======== Material for this task ========
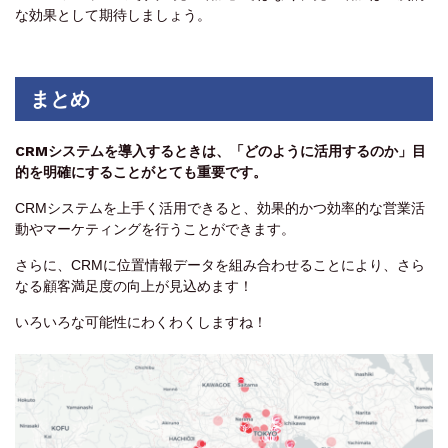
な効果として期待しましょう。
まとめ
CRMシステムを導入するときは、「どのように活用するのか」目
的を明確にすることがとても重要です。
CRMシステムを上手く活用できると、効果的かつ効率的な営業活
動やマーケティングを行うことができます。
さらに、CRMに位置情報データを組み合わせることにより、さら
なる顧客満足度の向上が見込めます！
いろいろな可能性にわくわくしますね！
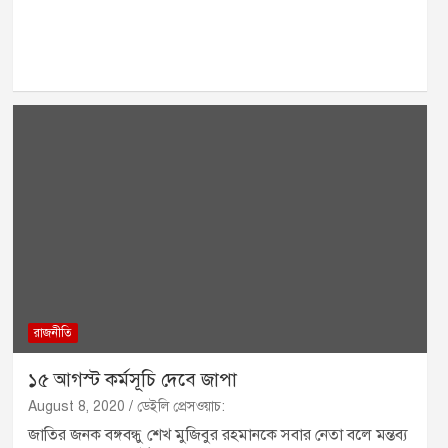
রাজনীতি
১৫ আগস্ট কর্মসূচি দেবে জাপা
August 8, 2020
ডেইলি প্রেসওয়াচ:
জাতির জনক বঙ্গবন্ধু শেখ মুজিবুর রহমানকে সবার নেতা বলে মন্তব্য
========
None of the pictures belong in the copy. Write out exactly the lines from the line that holds "動やマーケティングを行うことができます。" through the last line of the listing above, both ends included.

動やマーケティングを行うことができます。
さらに、CRMに位置情報データを組み合わせることにより、さら
なる顧客満足度の向上が見込めます！
いろいろな可能性にわくわくしますね！
রাজনীতি
১৫ আগস্ট কর্মসূচি দেবে জাপা
August 8, 2020
ডেইলি প্রেসওয়াচ:
জাতির জনক বঙ্গবন্ধু শেখ মুজিবুর রহমানকে সবার নেতা বলে মন্তব্য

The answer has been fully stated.